Он вышел вперёд, поправив своё одеяние со всей церемониальностью, с которой ястреб поправляет свои перья, и покинул маленький склад – соединённый с собором сетью подземных туннелей, лежащих под городом – где он и Гхейт прятались. Гхейт поплёлся вслед за ним, шатаясь под тяжестью кандалов.
Ночь опустилась на город. Она пришла не как прекращение света и царство тьмы, а как резкое изменение цветов. Рубиновый свет купола погас, оставив лишь бледные отблески фонарей. Их болезненное желтоватое свечение размазалось по каждой поверхности, превращая полутона и плавные линии в резкие переходы света и тени. Хуже того, кричащий бунт мерцающих тонов и плывущих спектров, который предвосхищал свет ламп, старался добавить свою свинцовую лепру цветам ночи: всякий силуэт уплощался, приобретая похабный вольфрамовый оттенок, толстые плащи и стёганные куртки спешащих куда-то людей разлиновывались пурпурными, голубыми и зелёными клетками.
Гхейт принюхался, игнорируя открывающийся вид, и с наслаждением вдохнул полной грудью холодный воздух, незамутнённый годами подземной фильтрации, как воздух Церкви.
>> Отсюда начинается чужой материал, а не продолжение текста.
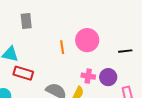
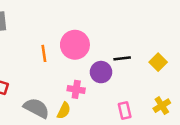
purple circle: (108, 77) -> (101, 72), moved

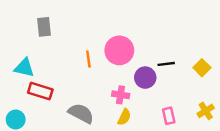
yellow semicircle: (64, 111) -> (124, 117), moved

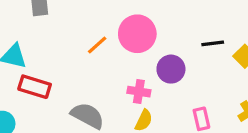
orange line: (88, 59) -> (97, 45), turned 56
black line: (166, 64) -> (213, 43), moved

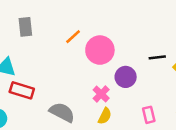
orange line: (97, 45) -> (73, 37), moved
pink cross: (139, 92) -> (101, 94), turned 35

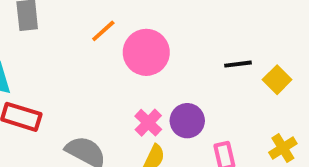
purple circle: (126, 77) -> (187, 121), moved

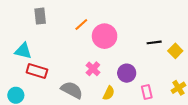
pink cross: (148, 123) -> (93, 69), moved

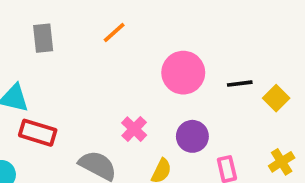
orange line: (81, 24) -> (114, 33), moved
pink circle: (105, 36) -> (183, 73), moved

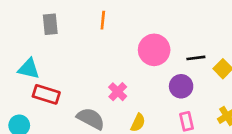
orange line: (114, 33) -> (103, 20), turned -42
purple circle: (192, 136) -> (181, 86), moved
Ему хотелось бы выходить на поверхность почаще.
- А! – воскликнул Кардинал, глядя куда-то мимо него. – Вот вы где. Взять его, пожалуйста.
Группа фигур толпой вышла из темноты, оказавшись рядом с Гхейтом раньше, чем он смог заметить их присутствие. Газовый свет выхватил из темноты металлические стволы и приклады, простую серую ткань форменных военных шинелей и шлемы.
- Штурмовики, - осознал Гхейт, тревожные мысли пронеслись в его голове. – Верные слуги Иссохшего Бога.
Он с шипением подался назад, голова закружилась. Он ругал себя за глупость, с которой доверился Кардиналу.
- Ублюдок! – закричал он, огромный комок гнева запузырился в его груди. – Имперский ублюдок!
Инстинктивно он раскрыл челюсти, расправляя скрытый набор острых клыков, которые сдвинулись с механическим клацанием. Его вторичный язык – цепкое жало с крючьями и шипами – упруго развернулся. Он оскалился на приближавшихся солдат, его тело и душа горели от дикого отчаяния.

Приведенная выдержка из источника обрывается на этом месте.